Of course, there are numerous arguments about the toppings on a pizza, perhaps the most popular being just cheese. It’s the simplicity that makes it so perfect. It’s so satisfying and undeniably delicious. The richness of the tomato sauce and the tanginess of the cheese compliment each other so perfectly, that it is never not appealing. Meat is always popular on pizza – unless, of course, you choose not to eat it. However, one of the most hotly debated toppings is, without a doubt, pineapple. Love it or hate it, to eat it in New York would be extremely frowned upon. The simple, traditional toppings are enough, as they have been popular for this long, haven’t they? Whatever your topping of choice is though, it is the actual concept of the pizza that is perfect; its longevity proves this.

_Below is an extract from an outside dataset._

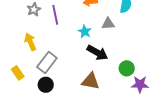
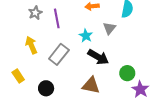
gray triangle: (108, 24) -> (109, 28), turned -48
gray rectangle: (47, 63) -> (59, 54), moved
purple star: (140, 84) -> (140, 89), turned 30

To eat a pizza in New York is an experience, one that most people have thought of enjoying in their lifetime. It is so ingrained into the culture that it often comes up on TV and in the cinema. There are many famous scenes that include a pizza parlour setting. It’s clear that the culture of the New York pizza is so easily recognisable and accepted, even by the subway rats. It is undeniable that it is so important to the residents of the city. As a result, it is vital to understand that you can never just have a simple slice of pizza; there is too much history behind it. New York pizza is an experience. So, if you ever get the chance to go to New York, whatever you do, you must take on the wise words of Christopher Moltisanti: ‘Don’t disrespect the Pizza Parlour!’.